Troubleshooting#
Common issues and their solutions.
Flashing#
USB error during tpi flash#
Symptom: Error occured during flashing: "USB"
Cause: BMC firmware USB enumeration bug.
Fix: Power-cycle the entire Turing Pi board (not just the individual node). After the BMC reboots, retry the flash:
ansible-playbook pb_all.yml --tags flash -e do_flash=true
Tip
You can verify the USB device is visible before flashing:
# SSH to the BMC
ssh root@turingpi
tpi advanced msd --node <slot>
lsusb # should show device ID 2207:350b for RK1
Node not reachable after flash#
Symptom: SSH connection refused or timeout after tpi flash completes.
Possible causes:
Node hasn’t finished booting — wait 60–90 seconds
IP address changed — check
hosts.ymlmatches the DHCP lease or static IPknown_hostsentry stale — delete the old entry and re-run:
ssh-keygen -R <node-ip>
ansible-playbook pb_all.yml --tags known_hosts
SSH / known_hosts#
Race condition writing known_hosts#
Symptom: known_hosts task fails with concurrent write errors.
Cause: The known_hosts play must run serial: 1. Parallel writes to
~/.ssh/known_hosts corrupt the file.
Fix: This is already handled in the playbook. If you see this error, check
that you haven’t overridden serial in a custom run.
Ansible#
kubernetes.core deprecation warning#
Symptom:
[DEPRECATION WARNING]: The default value for option validate_certs will be changed
Fix: These are warnings, not errors. They come from the kubernetes.core
collection and don’t affect functionality. Suppress with:
export ANSIBLE_DEPRECATION_WARNINGS=false
Helm plugin breakage after upgrade#
Symptom: Ansible’s helm module fails with “Error: plugin X not found”.
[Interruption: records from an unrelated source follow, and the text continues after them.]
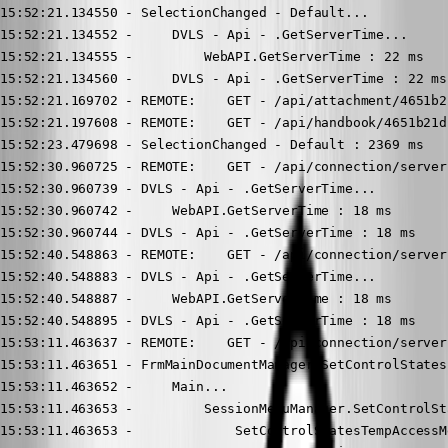
15:52:21.134550 - SelectionChanged - Default...

15:52:21.134552 -     DVLS - Api - .GetServerTime...

15:52:21.134555 -         WebAPI.GetServerTime : 22 ms

15:52:21.134560 -     DVLS - Api - .GetServerTime : 22 ms

15:52:21.169702 - REMOTE:    GET - /api/attachment/4651b2
15:52:21.197608 - REMOTE:    GET - /api/handbook/4651b21d
15:52:23.479698 - SelectionChanged - Default : 2369 ms

15:52:30.960725 - REMOTE:    GET - /api/connection/server
15:52:30.960739 - DVLS - Api - .GetServerTime...

15:52:30.960742 -     WebAPI.GetServerTime : 18 ms

15:52:30.960744 - DVLS - Api - .GetServerTime : 18 ms

15:52:40.548863 - REMOTE:    GET - /api/connection/server
15:52:40.548883 - DVLS - Api - .GetServerTime...

15:52:40.548887 -     WebAPI.GetServerTime : 18 ms

15:52:40.548895 - DVLS - Api - .GetServerTime : 18 ms

15:53:11.463637 - REMOTE:    GET - /api/connection/server
15:53:11.463651 - FrmMainDocumentManager.SetControlStates.
15:53:11.463652 -     Main...

15:53:11.463653 -         SessionMenuManager.SetControlSta
15:53:11.463653 -             SetControlStatesTempAccessMe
Fix: Clear the Helm cache and reinstall:
rm -rf ~/.cache/helm ~/.local/share/helm/plugins
ansible-playbook pb_all.yml --tags tools
ArgoCD#
Application stuck in “Syncing”#
Symptom: An application shows Syncing indefinitely in the ArgoCD UI.
Possible causes:
Invalid manifest — check the Events tab for validation errors
Namespace doesn’t exist — ArgoCD creates namespaces only if
CreateNamespace=trueis set in sync options (this project sets it for all apps)Resource hooks timing out — check hook pod logs
Fix:
# Force a hard refresh
kubectl -n argo-cd patch app <app-name> --type merge -p '{"operation":{"sync":{"force":true}}}'
# Or delete and let ArgoCD recreate from git
kubectl -n argo-cd delete app <app-name>
# ArgoCD will re-create it from the parent all-cluster-services app
Application stuck in “Running” operation (admission webhooks)#
Symptom: An ArgoCD application shows a perpetual Running operation and
never reaches Synced, even though all resources are healthy.
Cause: Charts like kube-prometheus-stack and ingress-nginx include
admission webhook jobs with helm.sh/hook-delete-policy: hook-succeeded. The
job deletes itself before ArgoCD records completion, leaving the operation stuck.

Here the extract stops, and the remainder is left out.